I'm probably wrong about that, and I'm definitely wrong about the fix, since
it will crash taking a reference.  It just took much longer this time.

>>     I'm getting this on generic/089:
>>
>> [  651.855291] run fstests generic/089 at 2016-11-01 11:15:57
>> [  652.645828] NFS: nfs4_reclaim_open_state: Lock reclaim failed!
>> [  653.166259] NFSD: client ::1 testing state ID with incorrect client
>> ID
>> [  653.167218] BUG: unable to handle kernel NULL pointer dereference at
>> 0000000000000018
>
> I think this BUG is happening in nfs41_check_expired_locks.
> This:
> 	list_for_each_entry(lsp, &state->lock_states, ls_locks) {
> walks off the end of a list, finding a NULL on a list which should never
> have a NULL pointer.  That does suggest a use-after-free of an
> nfs4_lock_state, or possibly of an nfs4_state.
>
> I can't see it in the code yet though.

Yes, walking off the list, and I had some idea that we were getting
duplicate fl_owners from a bad lock_context, but today that doesn't make
any sense to me.  I can't see how this can happen either.

>>
>> Something else is also wrong there.. wrapping that with
>> get_nfs_open_context() makes the crash go away, but there are still
>> several
>> "NFS: nfs4_reclaim_open_state: Lock reclaim failed!" in the log.   Why
>> would
>> we be doing reclaim at all?  I'll look at a network capture next.
>
> The
>> [  653.166259] NFSD: client ::1 testing state ID with incorrect client ID
>
> errors suggests that the client is sending a stateid that doesn't match
> the client id, so the server reports and error and the client enters
> state recovery.
> Maybe one thread is dropping a flock lock while another thread is using
> it for some IO and they race?  I think there are refcounts in place to
> protect that but something might be missing.
>
> I look forward to seeing the network capture.

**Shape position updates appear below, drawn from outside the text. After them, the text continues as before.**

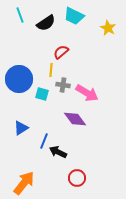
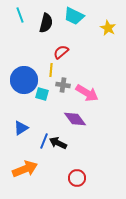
black semicircle: rotated 42 degrees counterclockwise
blue circle: moved 5 px right, 1 px down
black arrow: moved 9 px up
orange arrow: moved 1 px right, 14 px up; rotated 30 degrees clockwise
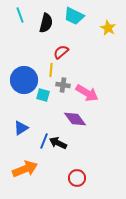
cyan square: moved 1 px right, 1 px down
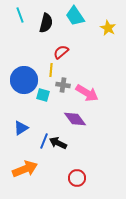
cyan trapezoid: moved 1 px right; rotated 30 degrees clockwise
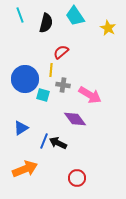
blue circle: moved 1 px right, 1 px up
pink arrow: moved 3 px right, 2 px down
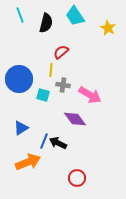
blue circle: moved 6 px left
orange arrow: moved 3 px right, 7 px up
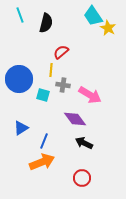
cyan trapezoid: moved 18 px right
black arrow: moved 26 px right
orange arrow: moved 14 px right
red circle: moved 5 px right
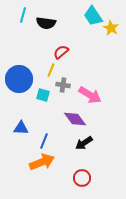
cyan line: moved 3 px right; rotated 35 degrees clockwise
black semicircle: rotated 84 degrees clockwise
yellow star: moved 3 px right
yellow line: rotated 16 degrees clockwise
blue triangle: rotated 35 degrees clockwise
black arrow: rotated 60 degrees counterclockwise
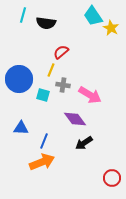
red circle: moved 30 px right
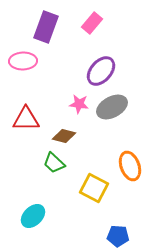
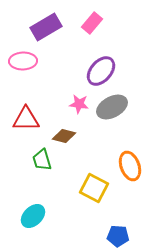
purple rectangle: rotated 40 degrees clockwise
green trapezoid: moved 12 px left, 3 px up; rotated 30 degrees clockwise
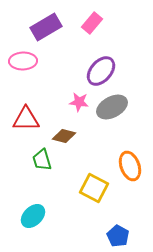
pink star: moved 2 px up
blue pentagon: rotated 25 degrees clockwise
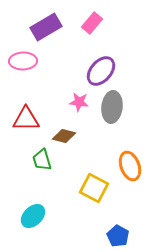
gray ellipse: rotated 56 degrees counterclockwise
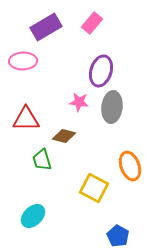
purple ellipse: rotated 24 degrees counterclockwise
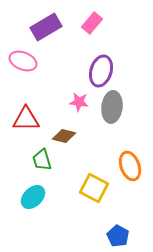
pink ellipse: rotated 24 degrees clockwise
cyan ellipse: moved 19 px up
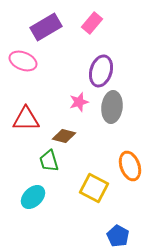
pink star: rotated 24 degrees counterclockwise
green trapezoid: moved 7 px right, 1 px down
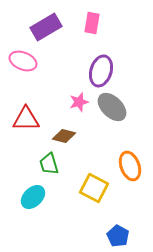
pink rectangle: rotated 30 degrees counterclockwise
gray ellipse: rotated 52 degrees counterclockwise
green trapezoid: moved 3 px down
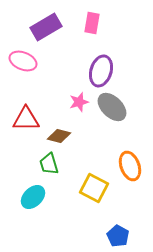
brown diamond: moved 5 px left
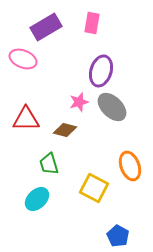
pink ellipse: moved 2 px up
brown diamond: moved 6 px right, 6 px up
cyan ellipse: moved 4 px right, 2 px down
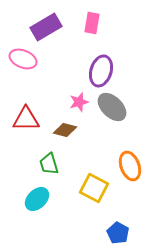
blue pentagon: moved 3 px up
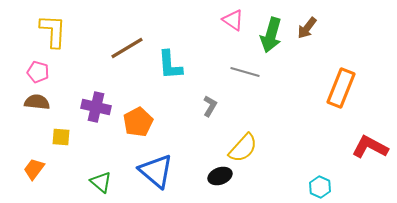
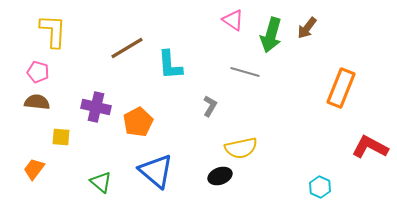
yellow semicircle: moved 2 px left; rotated 36 degrees clockwise
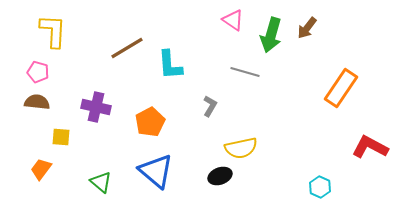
orange rectangle: rotated 12 degrees clockwise
orange pentagon: moved 12 px right
orange trapezoid: moved 7 px right
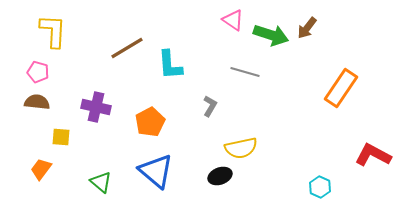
green arrow: rotated 88 degrees counterclockwise
red L-shape: moved 3 px right, 8 px down
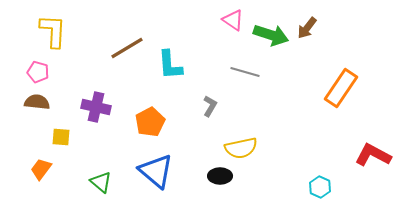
black ellipse: rotated 20 degrees clockwise
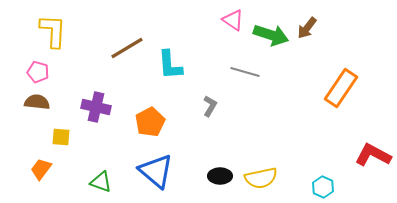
yellow semicircle: moved 20 px right, 30 px down
green triangle: rotated 20 degrees counterclockwise
cyan hexagon: moved 3 px right
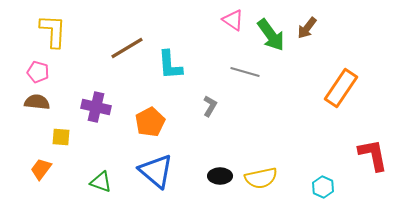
green arrow: rotated 36 degrees clockwise
red L-shape: rotated 51 degrees clockwise
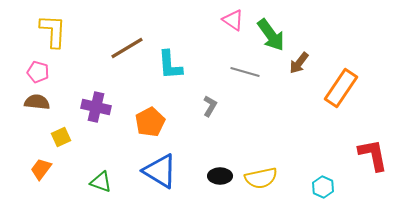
brown arrow: moved 8 px left, 35 px down
yellow square: rotated 30 degrees counterclockwise
blue triangle: moved 4 px right; rotated 9 degrees counterclockwise
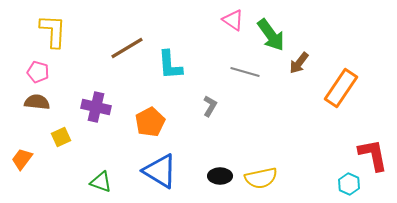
orange trapezoid: moved 19 px left, 10 px up
cyan hexagon: moved 26 px right, 3 px up
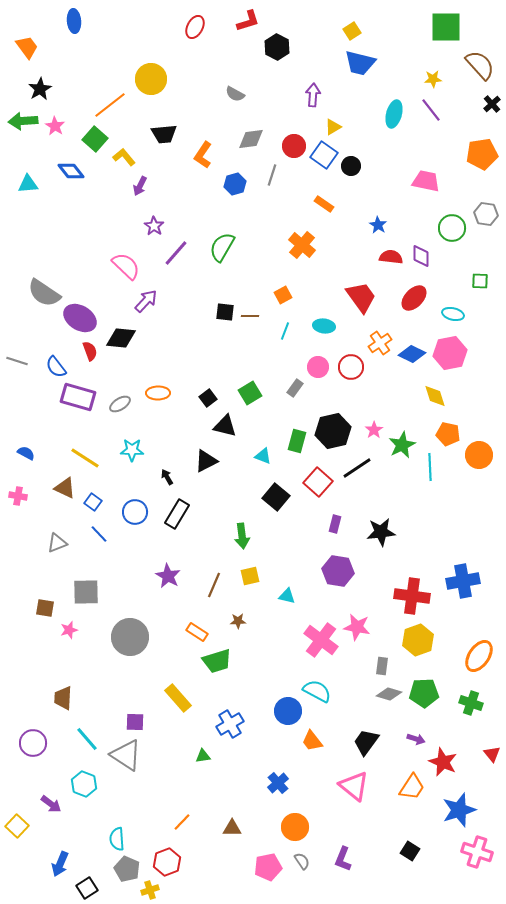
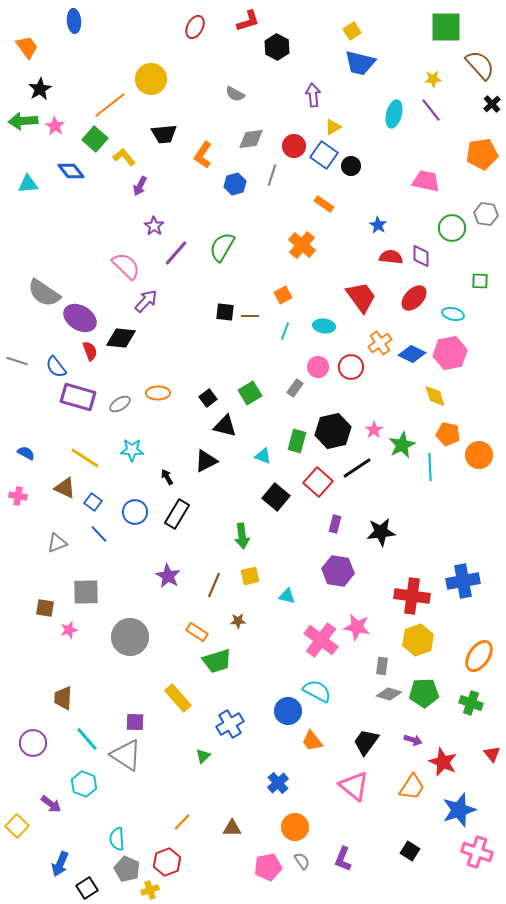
purple arrow at (313, 95): rotated 10 degrees counterclockwise
purple arrow at (416, 739): moved 3 px left, 1 px down
green triangle at (203, 756): rotated 35 degrees counterclockwise
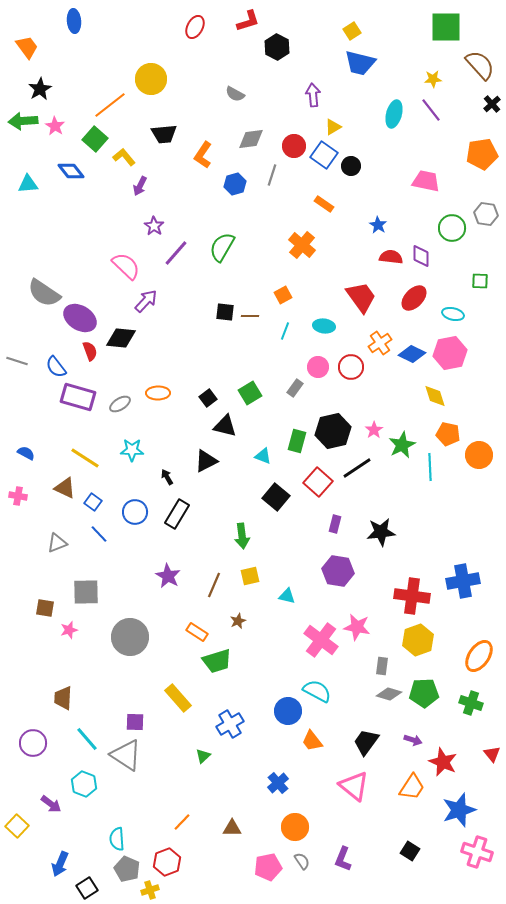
brown star at (238, 621): rotated 21 degrees counterclockwise
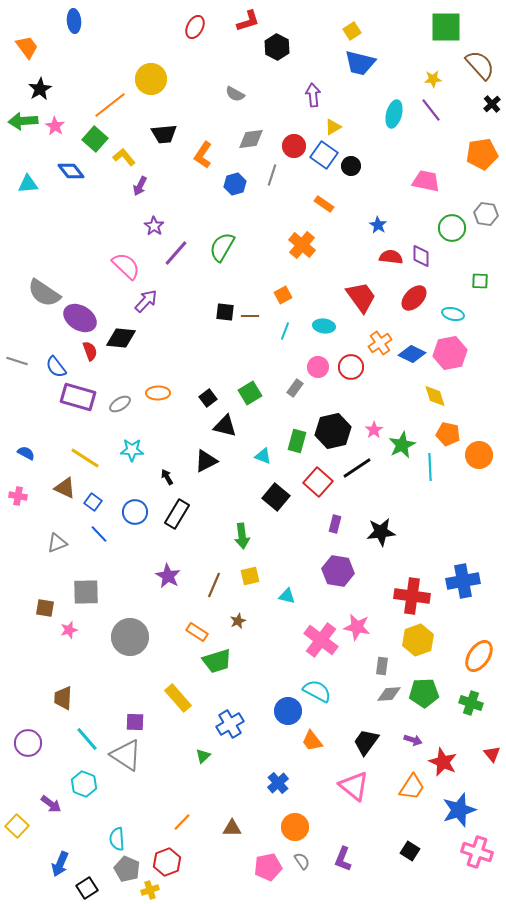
gray diamond at (389, 694): rotated 20 degrees counterclockwise
purple circle at (33, 743): moved 5 px left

The network capture isn't very enlightening.. or I haven't been able to find
where the problem happens in the 800Mb of capture.  I probably need to make
the box panic on oops and capture externally so the problem is right at the
end of the capture.  I'll keep plugging away at this as I can.

Ben